* **TASK MATERIAL**
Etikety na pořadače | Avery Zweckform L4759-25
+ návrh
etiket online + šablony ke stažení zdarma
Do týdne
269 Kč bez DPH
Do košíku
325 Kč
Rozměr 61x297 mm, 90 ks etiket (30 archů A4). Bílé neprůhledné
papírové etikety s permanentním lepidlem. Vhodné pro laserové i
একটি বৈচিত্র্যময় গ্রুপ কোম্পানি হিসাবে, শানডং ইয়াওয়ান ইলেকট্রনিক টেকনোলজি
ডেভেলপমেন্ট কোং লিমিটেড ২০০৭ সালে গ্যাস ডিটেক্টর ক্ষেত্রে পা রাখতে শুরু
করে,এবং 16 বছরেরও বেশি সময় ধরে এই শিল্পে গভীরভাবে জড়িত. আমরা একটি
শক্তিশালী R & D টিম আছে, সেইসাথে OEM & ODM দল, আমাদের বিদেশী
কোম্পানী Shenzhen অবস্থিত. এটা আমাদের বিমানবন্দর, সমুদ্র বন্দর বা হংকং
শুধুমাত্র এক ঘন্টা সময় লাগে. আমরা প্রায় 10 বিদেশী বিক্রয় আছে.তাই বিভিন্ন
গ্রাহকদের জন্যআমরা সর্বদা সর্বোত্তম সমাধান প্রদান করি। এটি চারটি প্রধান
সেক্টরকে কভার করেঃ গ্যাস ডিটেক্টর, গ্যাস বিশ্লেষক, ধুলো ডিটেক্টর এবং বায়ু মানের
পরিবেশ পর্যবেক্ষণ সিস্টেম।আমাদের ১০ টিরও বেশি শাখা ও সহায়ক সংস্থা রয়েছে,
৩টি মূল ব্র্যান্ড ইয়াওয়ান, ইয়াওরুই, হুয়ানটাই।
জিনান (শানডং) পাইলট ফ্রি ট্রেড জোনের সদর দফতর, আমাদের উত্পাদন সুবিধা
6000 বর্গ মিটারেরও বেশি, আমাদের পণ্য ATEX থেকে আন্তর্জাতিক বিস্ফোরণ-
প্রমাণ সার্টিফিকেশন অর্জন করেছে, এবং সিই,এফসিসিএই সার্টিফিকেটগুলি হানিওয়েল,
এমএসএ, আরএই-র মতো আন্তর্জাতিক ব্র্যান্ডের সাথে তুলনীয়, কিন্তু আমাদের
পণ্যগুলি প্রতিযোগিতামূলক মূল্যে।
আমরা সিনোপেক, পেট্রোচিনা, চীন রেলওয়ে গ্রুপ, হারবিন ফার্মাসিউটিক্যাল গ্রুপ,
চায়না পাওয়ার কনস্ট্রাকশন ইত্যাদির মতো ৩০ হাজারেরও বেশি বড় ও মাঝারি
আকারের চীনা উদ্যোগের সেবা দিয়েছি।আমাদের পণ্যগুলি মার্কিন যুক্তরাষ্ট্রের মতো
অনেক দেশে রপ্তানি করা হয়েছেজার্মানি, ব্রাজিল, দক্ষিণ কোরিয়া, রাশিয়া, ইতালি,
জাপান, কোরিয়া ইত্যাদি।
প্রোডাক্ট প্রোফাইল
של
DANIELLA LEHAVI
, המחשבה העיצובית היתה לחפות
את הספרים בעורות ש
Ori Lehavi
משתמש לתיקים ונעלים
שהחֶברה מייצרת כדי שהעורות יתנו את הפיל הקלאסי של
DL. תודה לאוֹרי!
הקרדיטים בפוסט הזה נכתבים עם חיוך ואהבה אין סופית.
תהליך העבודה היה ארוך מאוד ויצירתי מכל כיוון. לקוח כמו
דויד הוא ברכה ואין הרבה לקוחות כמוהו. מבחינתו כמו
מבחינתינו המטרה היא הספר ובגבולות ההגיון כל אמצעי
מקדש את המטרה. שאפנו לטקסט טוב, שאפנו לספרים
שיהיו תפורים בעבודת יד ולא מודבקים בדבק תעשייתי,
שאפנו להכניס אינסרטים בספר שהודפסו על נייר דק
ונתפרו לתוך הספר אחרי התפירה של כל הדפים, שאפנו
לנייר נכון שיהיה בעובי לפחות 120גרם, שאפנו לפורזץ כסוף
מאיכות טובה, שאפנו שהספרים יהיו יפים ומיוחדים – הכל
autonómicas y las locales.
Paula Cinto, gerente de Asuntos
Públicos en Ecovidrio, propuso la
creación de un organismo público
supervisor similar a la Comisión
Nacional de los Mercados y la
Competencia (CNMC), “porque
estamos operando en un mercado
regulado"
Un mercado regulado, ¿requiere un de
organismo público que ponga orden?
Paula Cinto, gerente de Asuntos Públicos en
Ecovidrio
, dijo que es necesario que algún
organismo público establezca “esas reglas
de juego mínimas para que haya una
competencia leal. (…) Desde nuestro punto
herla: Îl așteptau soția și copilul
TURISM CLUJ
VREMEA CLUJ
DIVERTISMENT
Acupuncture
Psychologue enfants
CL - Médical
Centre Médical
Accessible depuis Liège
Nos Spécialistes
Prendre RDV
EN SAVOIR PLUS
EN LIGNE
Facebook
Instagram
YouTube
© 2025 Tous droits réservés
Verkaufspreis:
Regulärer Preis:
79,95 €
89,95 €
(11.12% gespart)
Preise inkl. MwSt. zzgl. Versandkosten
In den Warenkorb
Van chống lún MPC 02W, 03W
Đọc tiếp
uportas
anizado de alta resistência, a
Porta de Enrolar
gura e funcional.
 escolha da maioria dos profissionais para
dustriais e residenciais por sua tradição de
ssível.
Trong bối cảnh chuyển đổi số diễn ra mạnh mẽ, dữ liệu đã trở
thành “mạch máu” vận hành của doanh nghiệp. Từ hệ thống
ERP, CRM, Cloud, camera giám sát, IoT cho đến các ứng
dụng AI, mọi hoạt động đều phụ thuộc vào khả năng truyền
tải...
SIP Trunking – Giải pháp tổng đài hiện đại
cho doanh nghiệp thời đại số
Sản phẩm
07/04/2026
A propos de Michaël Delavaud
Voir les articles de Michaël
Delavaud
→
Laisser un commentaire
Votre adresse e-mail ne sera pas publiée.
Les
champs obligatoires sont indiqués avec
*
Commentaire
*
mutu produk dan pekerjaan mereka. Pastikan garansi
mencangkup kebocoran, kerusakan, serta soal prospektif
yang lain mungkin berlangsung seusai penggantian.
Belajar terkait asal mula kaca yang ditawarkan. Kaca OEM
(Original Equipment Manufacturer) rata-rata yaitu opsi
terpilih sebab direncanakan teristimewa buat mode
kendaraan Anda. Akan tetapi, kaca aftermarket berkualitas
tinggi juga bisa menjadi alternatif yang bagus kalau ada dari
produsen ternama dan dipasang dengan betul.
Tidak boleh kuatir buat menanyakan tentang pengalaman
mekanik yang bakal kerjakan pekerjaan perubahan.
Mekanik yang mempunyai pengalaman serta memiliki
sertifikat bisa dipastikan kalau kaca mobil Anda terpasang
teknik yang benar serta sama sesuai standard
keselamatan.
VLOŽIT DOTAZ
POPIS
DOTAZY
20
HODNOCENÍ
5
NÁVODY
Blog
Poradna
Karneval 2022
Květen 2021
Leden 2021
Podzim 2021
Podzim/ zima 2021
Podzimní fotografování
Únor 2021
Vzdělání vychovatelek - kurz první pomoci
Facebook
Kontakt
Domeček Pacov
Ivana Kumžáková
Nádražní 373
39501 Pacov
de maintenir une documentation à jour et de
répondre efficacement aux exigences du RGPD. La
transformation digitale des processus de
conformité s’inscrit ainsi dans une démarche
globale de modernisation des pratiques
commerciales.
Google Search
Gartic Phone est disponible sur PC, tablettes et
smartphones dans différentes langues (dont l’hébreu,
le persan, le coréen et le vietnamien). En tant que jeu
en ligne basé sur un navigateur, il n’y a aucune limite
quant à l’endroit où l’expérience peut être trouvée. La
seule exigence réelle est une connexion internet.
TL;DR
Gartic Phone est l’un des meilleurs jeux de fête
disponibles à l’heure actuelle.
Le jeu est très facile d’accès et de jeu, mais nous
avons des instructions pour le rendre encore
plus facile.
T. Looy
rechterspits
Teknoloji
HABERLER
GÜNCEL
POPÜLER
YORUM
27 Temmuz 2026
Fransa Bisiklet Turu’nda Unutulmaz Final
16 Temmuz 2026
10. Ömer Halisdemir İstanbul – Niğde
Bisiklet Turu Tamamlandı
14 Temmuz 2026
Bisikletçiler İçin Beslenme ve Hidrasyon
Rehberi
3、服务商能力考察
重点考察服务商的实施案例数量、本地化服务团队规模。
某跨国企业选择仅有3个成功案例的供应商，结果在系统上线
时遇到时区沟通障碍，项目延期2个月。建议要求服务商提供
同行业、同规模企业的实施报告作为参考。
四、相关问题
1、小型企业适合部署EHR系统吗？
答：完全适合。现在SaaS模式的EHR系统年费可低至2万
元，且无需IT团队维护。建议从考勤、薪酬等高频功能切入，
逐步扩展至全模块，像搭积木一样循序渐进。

* **PROBLEM STATEMENT**
Whenever the word "yang" occurs in a line of the records, that line counts toward the total; state the total only.

* **COMPLETED EXERCISE**
6